"Partnerstwo w związku powinno opierać się na rozmowie, kompromisach i wzajemnym szacunku. Tak przynajmniej myślałam do momentu, kiedy mój partner postanowił zafundować sobie nowy samochód – używając naszych wspólnych pieniędzy – i nawet nie zapytał mnie o zdanie. Nie wiem, co bardziej mnie wkurzyło: fakt, że wydał pieniądze bez konsultacji, czy to, że teraz mamy w garażu pojazd, który wygląda jak statek kosmiczny z promocji”.
Publikujemy list naszej czytelniczki. Tekst został zredagowany przez Styl.fm. Czekamy na historie pod adresem: [email protected]. Wybrane teksty opublikujemy. Zastrzegamy sobie prawo do redakcji tekstu.

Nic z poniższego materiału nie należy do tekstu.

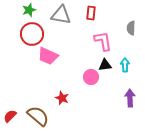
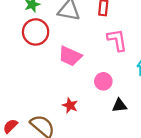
pink trapezoid: (48, 56) -> (70, 56), moved
black triangle: (105, 65) -> (119, 105), moved

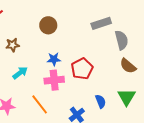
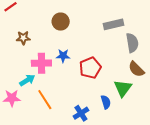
cyan arrow: (20, 73) -> (27, 80), moved
pink cross: (54, 80) -> (41, 63), moved
green triangle: (127, 97) -> (123, 88), moved

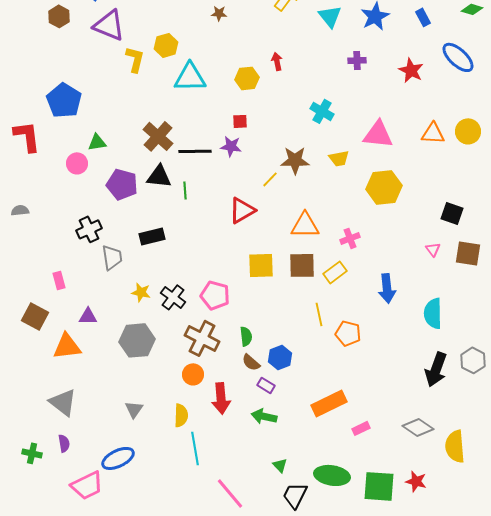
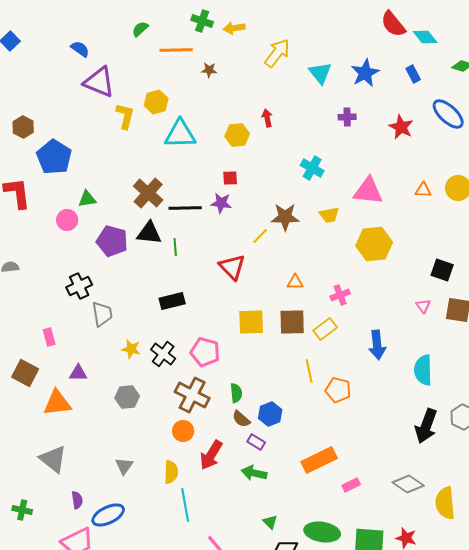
brown hexagon: (59, 16) -> (23, 127), moved
orange triangle: (433, 133) -> (423, 190), size x0.7
red triangle: (242, 210) -> (232, 267), turned -44
orange triangle: (305, 225) -> (295, 282), size x0.6
black rectangle: (152, 236) -> (172, 301), moved
gray hexagon: (137, 340) -> (127, 397), size x0.7
red arrow: (221, 398) -> (211, 455), turned 36
purple semicircle: (64, 443) -> (77, 500), moved

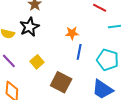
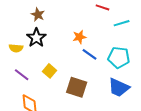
blue line: (79, 52) -> (90, 54), turned -56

"Kochanie, zobacz, co kupiłem"
Cała historia zaczęła się w sobotę rano, kiedy mój partner wparował do domu z szerokim uśmiechem i oznajmił: "Mam niespodziankę!". W pierwszej chwili pomyślałam, że może kupił coś praktycznego – wiecie, odkurzacz, którym da się w końcu posprzątać samochód, albo nowe krzesła do kuchni. Ale nie. "Chodź na podjazd, zobaczysz!"
Wychodzę, patrzę... i widzę samochód, który wygląda jak żywcem wyjęty z katalogu tuningowych koszmarów. "I jak? Podoba ci się?" – zapytał, z dumą oklepując maskę. Podoba?! Może gdybym była fanem wyścigów ulicznych albo miała 19 lat. Ale teraz?!
Materiał partnera
"A może chciałbyś, żebym najpierw dostała zawału"
Pierwsze, co wykrztusiłam, to: "Ile to kosztowało?". A wiecie, co usłyszałam?
Kochanie, przecież to wspólna inwestycja!
WSPÓLNA? Czy ja brałam udział w jakimkolwiek procesie decyzyjnym? Czy ktoś pytał mnie, czy wolę nowy samochód, czy może lepiej w końcu zrobić remont łazienki? Nie.
Spokojnie, to tylko auto, będziesz zachwycona, jak nim pojeździsz
– próbował mnie uspokoić. Problem w tym, że ja wcale nie planuję nim jeździć. Zwłaszcza że siedzenia wyglądają, jakby były obite czymś, co przypomina lateksową wersję skóry węża.
"Co z nami nie tak, że to nie przeszło przez twoją głowę"
Nie ukrywam, że musiałam ochłonąć. Zastanawiałam się, czy to ja jestem przewrażliwiona, czy może on naprawdę uznał, że ma prawo podjąć taką decyzję w pojedynkę. Rozmawiałam o tym z moją koleżanką Kasią, która skwitowała to w swoim stylu:
Facet kupuje auto, bo myśli, że to 'logiczne'. Logiczne by było, gdyby najpierw pomyślał o wspólnych priorytetach!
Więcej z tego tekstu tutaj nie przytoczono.